I think it’s because at 11 I started getting erections. My thing is gigantic. To protect the smaller kids I’d act like I liked it. I’d smile. Even cum eventually & theyd swallow. I guess that’s the combination of both excitement; fear, & disgust.

By the way. I’ve never let any woman do that to me since. I never will. I had sex with a lot of women; but never that.

I actually grew out of this problem, it took a little over a year and I still struggle with it sometimes.

I used to want to bite during sex hard enough to draw blood, or purposely draw blood with a blade.

I also have issues with self harm, for about six years now.

I haven't cut for 3 months now and I rarely bite in bed. I think what helped me was finding a supportive partner that helped redefine and set my sexual boundaries and interests.

While my fucked up kink isn't biting, it is rape/sexual assault. I fucking hate it. You see it a lot in Japanese porn and it's something that's turned me on for some reason.

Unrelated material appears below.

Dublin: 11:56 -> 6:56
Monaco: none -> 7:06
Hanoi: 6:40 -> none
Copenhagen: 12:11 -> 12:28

I'm not one to remember dreams, but I remember this one of my grandma's boyfriend: In the dream, I was around 6-7, but I was 18 irl at the time. I remember him touching me and feeling up my body in the back bedroom. The last time I saw him at my uncle's funeral back in 2014 and I got this really creepy vibe from him. He was accused of pedophilia about 6-7 years ago but that was dismissed. Not sure if that has anything to do with it or what.

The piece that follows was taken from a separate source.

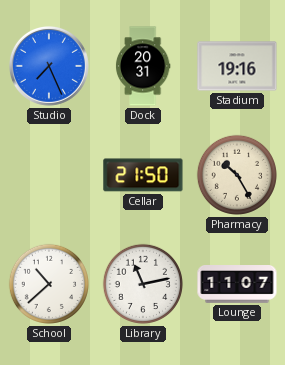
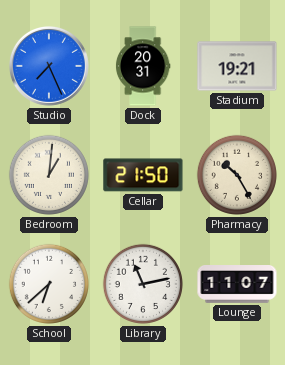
Stadium: 19:16 -> 19:21
Bedroom: none -> 1:01
School: 10:38 -> 6:38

The fact that you acknowledge that kink, and the fact that you don't really want to hurt others is my point here. Believe it or not, you are not alone in this kink, and this is not the first time I am replying to something like this here. And if you are fucked up, then so am I and countless others. We are what others call sexual deviants, we like things other people find odd. You said it gives you power, I get it. It gives someone a sense of control I guess. Your reasons for liking that kink is yours alone. The fact that you said that you don't want to hurt others, and that you think it is fucked up, shows that you are aware, which is a good thing. We promote safe Sane Consensual! Yes it may be edging fucked up I guess, but as long as you are not really hurting others, you trust the one you will do this kink with, and if there real consent. Then you are good to go, I hope this helps.